From the wiki: >Filmed in a Belfast studio and on location elsewhere in Northern Ireland, Croatia, Iceland, Morocco, Spain, Malta, Scotland, and the United States,
So it does not come from Hollywood. HBO is owned by Time Werner, but operate independently. So neither the physical production place nor the company that made it screams hollywood.
As for the Netflix only stuff, it is owned by Netflix.
"Films on demand" - some aspects of this are near-future plausible given existing script, mocap and voice acting. Simple programmatic cinematography is just about possible, and AI editing is getting better. 5 years away, maybe, for sitcom / soap-opera equivalent lighting and cinematography. A LOT longer before you're replacing Roger Deakins, though.
"Photo-realistic" - photorealistic CGI films have been just around the corner for 15 years now and continue to be so. Proof-of-concept 15 second renders are doable, feature-length films with non-humans are doable (albeit with a LOT of human intervention), but 90 minutes of CGI humans is a lot harder.
"Characters" - moulding their appearance is almost doable now. Motion is a lot harder - we've got semi-programmatic facial animation but it's a bit rubbish. Programmatic body animation is getting there. Programmatic voice acting is a Really Hard Problem and I'm not aware of anyone making any significant moves forward in that area.
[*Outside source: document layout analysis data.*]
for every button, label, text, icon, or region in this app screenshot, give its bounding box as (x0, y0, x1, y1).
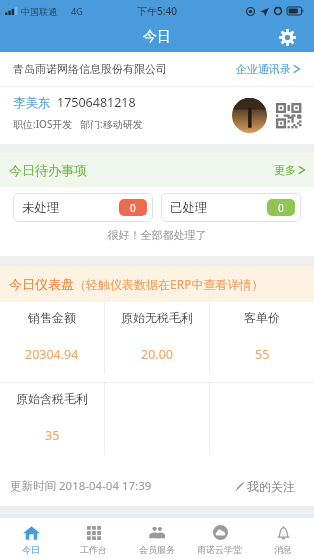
button[interactable]: 原始含税毛利 (0, 383, 104, 466)
staticText: 17506481218 (57, 94, 136, 111)
staticText: 今日待办事项 (9, 162, 87, 178)
staticText: 雨诺云学堂 (197, 544, 242, 555)
staticText: 李美东 (13, 95, 51, 111)
staticText: 35 (45, 427, 60, 444)
button[interactable]: 已处理 (161, 193, 301, 222)
button[interactable]: 销售金额 (0, 302, 104, 382)
button[interactable]: 未处理 (13, 193, 153, 222)
staticText: 4G (71, 5, 83, 17)
button[interactable]: Avatar (232, 98, 267, 133)
staticText: 未处理 (22, 200, 60, 216)
button[interactable]: 客单价 (210, 302, 314, 382)
staticText: 更新时间 2018-04-04 17:39 (10, 478, 152, 494)
staticText: 原始无税毛利 (121, 310, 193, 325)
button[interactable]: 原始无税毛利 (105, 302, 209, 382)
button[interactable]: 消息 (251, 518, 314, 559)
button[interactable]: QR code (276, 103, 301, 128)
staticText: 今日 (22, 544, 40, 555)
staticText: 原始含税毛利 (16, 391, 88, 406)
staticText: 更多 (274, 163, 296, 177)
staticText: 下午5:40 (137, 4, 177, 18)
staticText: 青岛雨诺网络信息股份有限公司 (13, 62, 167, 76)
button[interactable]: Settings (274, 24, 300, 50)
staticText: 部门:移动研发 (80, 117, 143, 131)
staticText: 今日 (143, 28, 171, 46)
staticText: 20304.94 (25, 346, 79, 363)
button[interactable]: 会员服务 (125, 518, 188, 559)
staticText: 55 (255, 346, 270, 363)
button[interactable]: 我的关注 (235, 479, 295, 494)
button[interactable]: 雨诺云学堂 (188, 518, 251, 559)
staticText: 已处理 (170, 200, 208, 216)
staticText: 消息 (274, 544, 292, 555)
staticText: 20.00 (141, 346, 173, 363)
staticText: 中国联通 (21, 6, 57, 17)
staticText: 会员服务 (139, 544, 175, 555)
button[interactable]: 青岛雨诺网络信息股份有限公司 (0, 52, 314, 86)
staticText: （轻触仪表数据在ERP中查看详情） (74, 276, 264, 292)
button[interactable]: 工作台 (62, 518, 125, 559)
staticText: 0 (278, 201, 284, 215)
staticText: 我的关注 (247, 479, 295, 494)
staticText: 工作台 (80, 544, 107, 555)
button[interactable]: 更多 (274, 163, 306, 177)
staticText: 今日仪表盘 (9, 276, 74, 292)
staticText: 企业通讯录 (236, 62, 291, 76)
staticText: 很好！全部都处理了 (0, 228, 314, 242)
staticText: 职位:IOS开发 (13, 117, 73, 131)
button[interactable]: 今日 (0, 518, 62, 559)
staticText: 销售金额 (28, 310, 76, 325)
staticText: 0 (130, 201, 136, 215)
staticText: 客单价 (244, 310, 280, 325)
"Unique scripts" - no-one has demonstrated anything close to an AI scriptwriter at this point. It may well be that's a problem which requires strong AI to solve.
We might be looking at Hollywood being replaced completely at some point, but I doubt it'll happen in the next 20 years.
However, what IS a huge threat to Hollywood is the increased power of indie filmmakers with technological assists. I write about that sort of thing over on my blog at http://www.strangecompany.org/blog/
One filmmaker today can do things that would have required a crew of 20 back in 1993. The cost of filmmaking is plummeting. And that certainly is a threat to Hollywood.
You're vastly underestimating the work that goes into an authentic hollywood movie.
Also, vastly overestimating the quality of video game 3d engines, the performance requirements, the potential plot quality resulting from player-driven storylines, and so on.
Games are struggling to match the offline renderings of 14 years ago. https://www.youtube.com/watch?v=xaI7ZPA9I1c - in particular pay attention to the lightning and textures, less so the animations. Especially those off in the distance, something that games continue to struggle with in a big way.
Photo-realistic video games are very, very far off. Significantly the costs required to achieve high-end graphics these days are astronomical.
Lucasfilm is already experimenting with using video game engines for their film making.
https://www.youtube.com/watch?v=CdsFEMDceNg
Would Star Wars fan want Oculus Rift + Haptic Bodysuit + Star Wars world with full ray casting and realistic models?